Michael cracks the laptop open and to life, unsure exactly what he’s about to say. Write a letter, he often tells students who are struggling with words unspoken to somebody else, you don’t have to give it to them, but write it. Then you’ll know what you have to say.
In the spirit of doing what he says, he opens a Word document and begins. At times, he knows, writing can feel like pulling rope through the eye of a needle, a resistant process of give and take, so much stubborn second-guessing and searching for the right words. This time, though, the sentences flood out from his hands, fingers barely able to keep up with the onslaught of meaning. All the heartache he’s been bundling behind stitches, set suddenly free, and he has only to set it down.

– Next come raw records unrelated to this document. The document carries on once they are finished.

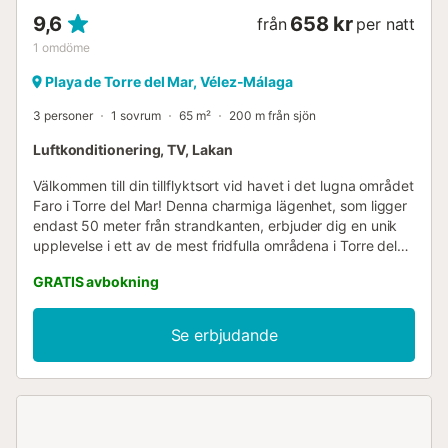
9,6
658 kr
från
per natt
1
omdöme
Playa de Torre del Mar, Vélez-Málaga
3 personer
1 sovrum
65 m²
200 m från sjön
Luftkonditionering, TV, Lakan
Välkommen till din tillflyktsort vid havet i det lugna området
Faro i Torre del Mar! Denna charmiga lägenhet, som ligger
endast 50 meter från strandkanten, erbjuder dig en unik
upplevelse i ett av de mest fridfulla områdena i Torre del
Mar. Detta boende är perfekt för dig som söker lugn och
GRATIS avbokning
närhet till havet. Lägenheten består av ett mysigt
vardagsrum/matplats och ett fullt utrustat amerikanskt
kök, vilket ger dig ett funktionellt och hemtrevligt
Se erbjudande
utrymme. Huvudsovrummet har en bekväm dubbelsäng,
vilket garanterar en vilsam sömn. Dessutom bidrar ett
komplett badrum till bekvämligheten under din vistelse.
Din bekvämlighet är vår prioritet, och vi är här för att se till
att din vistelse blir oförglömlig. Boka nu och fördjupa dig i
lugnet vid havet!...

When it’s finished, he reads over it and begins to cry. Reading over it, he can suddenly see himself from the outside, shattered heart and fragile hope, a man trying, white knuckles, to love through his pain. Nothing he’s written, he becomes convicted, is unfair, none of it untrue or exaggerated. It’s a love letter, not just to what was but what will be, perhaps even to himself. Acknowledgment that he tried, ran his hardest, gave it everything, painted love in every corner of the world, and he’s going to live through the rinsing away.

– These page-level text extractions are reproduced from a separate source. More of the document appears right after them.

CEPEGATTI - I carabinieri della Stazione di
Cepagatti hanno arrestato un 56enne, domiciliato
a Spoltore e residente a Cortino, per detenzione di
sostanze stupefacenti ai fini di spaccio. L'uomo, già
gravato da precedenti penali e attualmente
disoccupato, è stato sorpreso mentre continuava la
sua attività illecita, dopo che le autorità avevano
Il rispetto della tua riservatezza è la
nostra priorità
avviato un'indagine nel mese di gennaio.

Michael’s phone lights up, pulling him back to the moment. July 2016. Muncie, Indiana. Overhead, the Starbucks playlist gives way to the Avett Brothers –– the song Laundry Room. “We’re ready, friend,” Robbie says, and Michael nods. Before tucking the laptop away, he sends the letter to its recipient, closes the laptop and tucks it away.
Again, writing is his rescuer.
– 29 –
Saturday morning, but he won’t be sleeping in. The sky is defiantly bright, peering into his bedroom and looking at what he’s posted up on the walls. Gradually, his eyes open, and he realizes he made the happy accident of giving himself a free day in New York City. Behind him, framed on the walls, are words that remind him of the story so far: brave, friend, magic, heart, mind, unfurl, story.
Headphones in, he hears the opening notes of Taylor Swift’s New Year’s Day. Grinning, he presses open the front door and steps out into the December air. Five months in, and he still forgets he lives here until he gets out in the middle of it. In minutes, he has coffee and a bagel, and he’s making his way for the train. Up on the sidewalk, he’s striding in a mob of everybody going everywhere, alone and far from it.
Tomorrow, he’ll rise early and take his bag to the airport, boarding a plane en route to his family. He’ll hug his nieces, spend meals with his brothers and sisters, bug his mom and dad to take him to coffee, wrestle with the dogs. But, for today, the world is a blank canvas, and New York City has given him a palette dripping with every color.
He breathes in, hope prospering and reminding him that his every want is a call to action. He wants love, so he should live well and stand authentic. He wants adventure, so he nurtures the habit of venturing out, leaving his apartment behind. He wants a rich story to tell, so he wanders outside of his walls, discovers the rich spectrum of love, pain, everything, takes time to scribble it down. This is it, life a treasure map unfolding all around his feet, here, now, everything.